### Records to process ###
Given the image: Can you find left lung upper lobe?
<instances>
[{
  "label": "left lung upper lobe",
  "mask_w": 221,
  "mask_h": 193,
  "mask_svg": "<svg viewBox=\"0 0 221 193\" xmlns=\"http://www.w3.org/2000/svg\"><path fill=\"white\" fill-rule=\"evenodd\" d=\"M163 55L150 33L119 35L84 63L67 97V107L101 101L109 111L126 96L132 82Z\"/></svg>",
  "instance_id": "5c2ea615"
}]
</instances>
###
Task objective:
The task requires an exact copy of all the lines above.

Result of the task:
Given the image: Can you find left lung upper lobe?
<instances>
[{
  "label": "left lung upper lobe",
  "mask_w": 221,
  "mask_h": 193,
  "mask_svg": "<svg viewBox=\"0 0 221 193\" xmlns=\"http://www.w3.org/2000/svg\"><path fill=\"white\" fill-rule=\"evenodd\" d=\"M163 55L150 33L119 35L84 63L67 97V107L101 101L109 111L126 96L132 82Z\"/></svg>",
  "instance_id": "5c2ea615"
}]
</instances>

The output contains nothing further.